Work instructions> Note on the material below: return exactly the lines from the line that holds "GET INVOLVED" through the line that holds "Hba1c test to", and leave out each picture.

Material for the task>
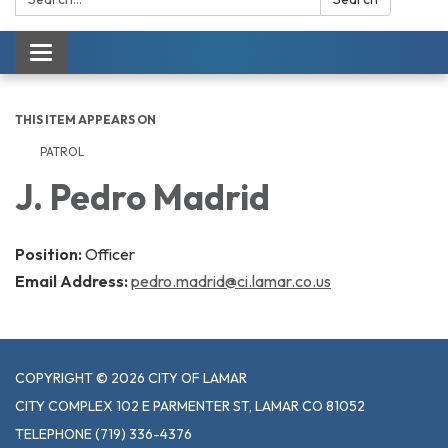
Toggle navigation
THIS ITEM APPEARS ON
PATROL
J. Pedro Madrid
Position:
Officer
Email Address:
pedro.madrid@ci.lamar.co.us
COPYRIGHT © 2026 CITY OF LAMAR
CITY COMPLEX 102 E PARMENTER ST, LAMAR CO 81052
TELEPHONE
(719) 336-4376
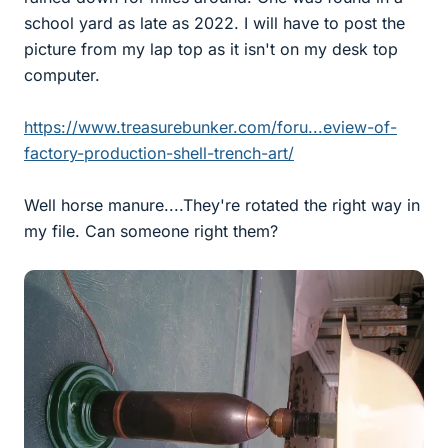
school yard as late as 2022. I will have to post the
picture from my lap top as it isn't on my desk top
computer.
https://www.treasurebunker.com/foru...eview-of-
factory-production-shell-trench-art/
Well horse manure....They're rotated the right way in
my file. Can someone right them?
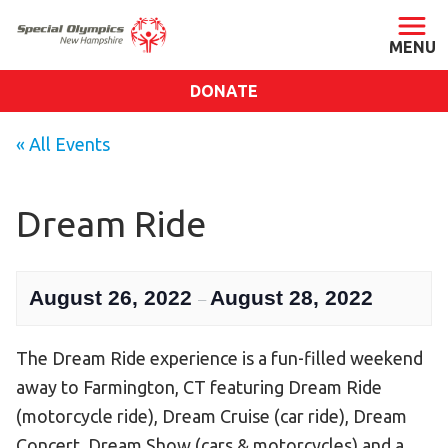
DONATE
ABOUT
« All Events
About SONH
Staff & Board
Dream Ride
Our Blog
Press Room
August 26, 2022
August 28, 2022
–
Impact
Financials
The Dream Ride experience is a fun-filled weekend
SONH Pictures
away to Farmington, CT featuring Dream Ride
(motorcycle ride), Dream Cruise (car ride), Dream
GET INVOLVED
Concert, Dream Show (cars & motorcycles) and a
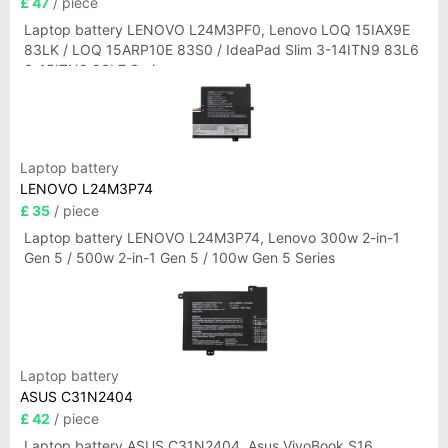
£ 47
/ piece
Laptop battery LENOVO L24M3PF0, Lenovo LOQ 15IAX9E
83LK / LOQ 15ARP10E 83S0 / IdeaPad Slim 3-14ITN9 83L6
3-15ITN9 83L7 Series
Laptop battery
LENOVO L24M3P74
£ 35
/ piece
Laptop battery LENOVO L24M3P74, Lenovo 300w 2-in-1
Gen 5 / 500w 2-in-1 Gen 5 / 100w Gen 5 Series
Laptop battery
ASUS C31N2404
£ 42
/ piece
Laptop battery ASUS C31N2404, Asus VivoBook S16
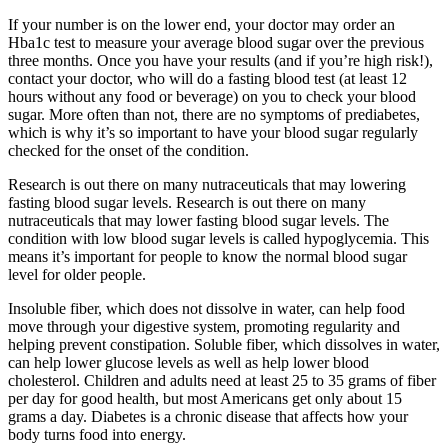
If your number is on the lower end, your doctor may order an
Hba1c test to measure your average blood sugar over the previous
three months. Once you have your results (and if you’re high risk!),
contact your doctor, who will do a fasting blood test (at least 12
hours without any food or beverage) on you to check your blood
sugar. More often than not, there are no symptoms of prediabetes,
which is why it’s so important to have your blood sugar regularly
checked for the onset of the condition.
Research is out there on many nutraceuticals that may lowering
fasting blood sugar levels. Research is out there on many
nutraceuticals that may lower fasting blood sugar levels. The
condition with low blood sugar levels is called hypoglycemia. This
means it’s important for people to know the normal blood sugar
level for older people.
Insoluble fiber, which does not dissolve in water, can help food
move through your digestive system, promoting regularity and
helping prevent constipation. Soluble fiber, which dissolves in water,
can help lower glucose levels as well as help lower blood
cholesterol. Children and adults need at least 25 to 35 grams of fiber
per day for good health, but most Americans get only about 15
grams a day. Diabetes is a chronic disease that affects how your
body turns food into energy.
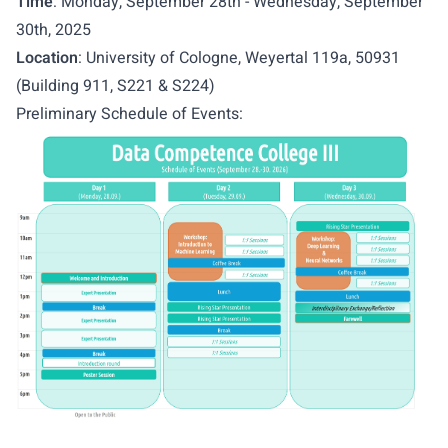
Time
: Monday, September 28th - Wednesday, September
30th, 2025
Location
: University of Cologne, Weyertal 119a, 50931
(Building 911, S221 & S224)
Preliminary Schedule of Events:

Your response>
GET INVOLVED
Concert, Dream Show (cars & motorcycles) and a
£ 47
/ piece
Laptop battery LENOVO L24M3PF0, Lenovo LOQ 15IAX9E
83LK / LOQ 15ARP10E 83S0 / IdeaPad Slim 3-14ITN9 83L6
3-15ITN9 83L7 Series
Laptop battery
LENOVO L24M3P74
£ 35
/ piece
Laptop battery LENOVO L24M3P74, Lenovo 300w 2-in-1
Gen 5 / 500w 2-in-1 Gen 5 / 100w Gen 5 Series
Laptop battery
ASUS C31N2404
£ 42
/ piece
Laptop battery ASUS C31N2404, Asus VivoBook S16
If your number is on the lower end, your doctor may order an
Hba1c test to measure your average blood sugar over the previous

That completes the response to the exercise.